Why Vijay Shekhar Sharma left Paytm Payments Bank was explained



Vijay Shekhar Sharma, the founder and CEO of Paytm, has tendered his resignation from the role of part-time non-executive chairman and board member of Paytm Payments Bank Limited (PPBL). This decision comes nearly a month subsequent to the Reserve Bank of India (RBI) initiated regulatory measures against the bank.

In response to this development, One97 Communications Limited, the parent company of Paytm, has disclosed that PPBL has undergone a restructuring of its board. They have further elucidated that Sharma's resignation is intended to facilitate this transitional phase.

In light of these actions, brokerage firm Macquarie has issued a statement, suggesting that Sharma's move may be an attempt to salvage some value from Paytm Payments Bank by signaling to regulators his willingness to relinquish control of PPBL.

Macquarie continued to speculate on the future prospects of PPBL, asserting that its survival hinges on the possibility of the RBI granting leniency for its regular banking operations. Additionally, the brokerage firm opined that if PPBL is granted autonomy to function as an independent entity, it could lead to favorable outcomes for Paytm, potentially enhancing its profitability.
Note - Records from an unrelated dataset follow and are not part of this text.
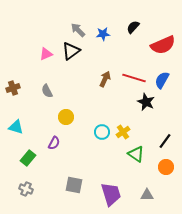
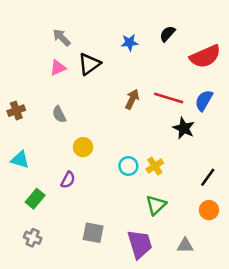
gray arrow: (78, 30) -> (62, 38), moved
green triangle: (136, 154) -> (156, 205), moved, turned 42

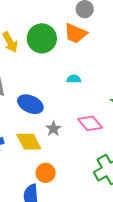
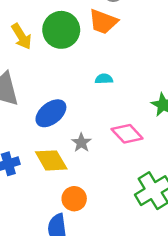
blue ellipse: (30, 104) -> (51, 113), turned -60

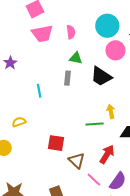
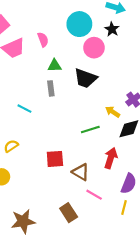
cyan line: (39, 91) -> (24, 109), turned -40
yellow arrow: (111, 111) -> (113, 112), moved, turned -32
pink line: (94, 180) -> (94, 195), moved

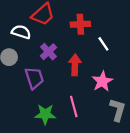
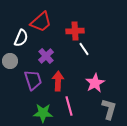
white semicircle: (21, 32) -> (21, 38), turned 96
white line: (103, 44) -> (84, 49), moved
red arrow: (75, 65) -> (58, 81), moved

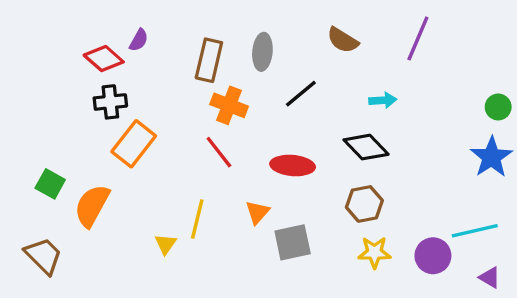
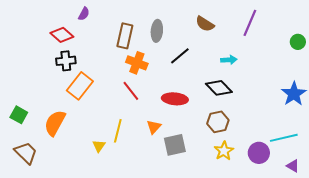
purple semicircle: (139, 40) -> (84, 14), moved
green circle: (498, 107) -> (298, 42), moved
green square: (50, 184) -> (19, 115), moved
yellow star: (374, 252) -> (224, 151), turned -30

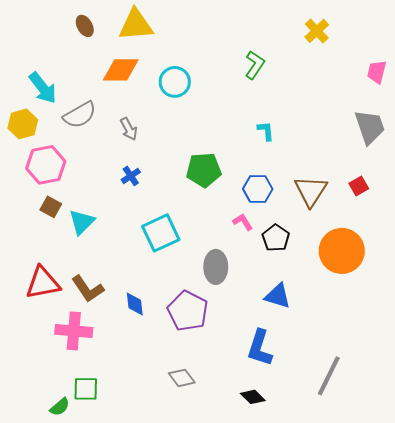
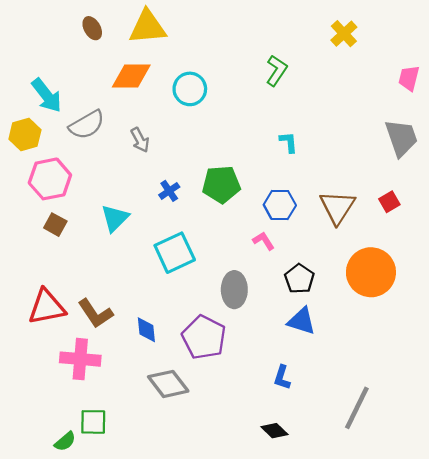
blue cross: (131, 176) -> (169, 191), moved
cyan triangle: (82, 222) -> (115, 218), moved
black pentagon: (276, 238) -> (299, 279), moved
blue L-shape: (260, 348) -> (282, 377), size x0.6
gray diamond: (182, 378) -> (168, 384), moved, size x1.4

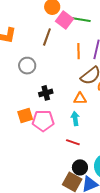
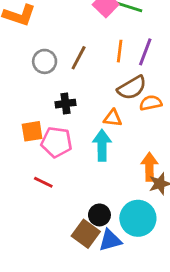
brown line: (47, 37) -> (79, 58), moved
cyan arrow: (75, 119) -> (102, 145), size x1.5
red line: (73, 142) -> (43, 182), moved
Despite these analyses, Macquarie has maintained an "underperform" rating on the Paytm stock, coupled with a target price of Rs 275, a downgrade that occurred just two weeks prior.

Currently, the consensus rating among 13 analysts covering Paytm is "hold," with at least two brokerages opting to cease coverage of the stock entirely.

At 10:30 am, Paytm shares exhibited a 1.40 percent increase on the Bombay Stock Exchange (BSE), trading at Rs 434.10 each.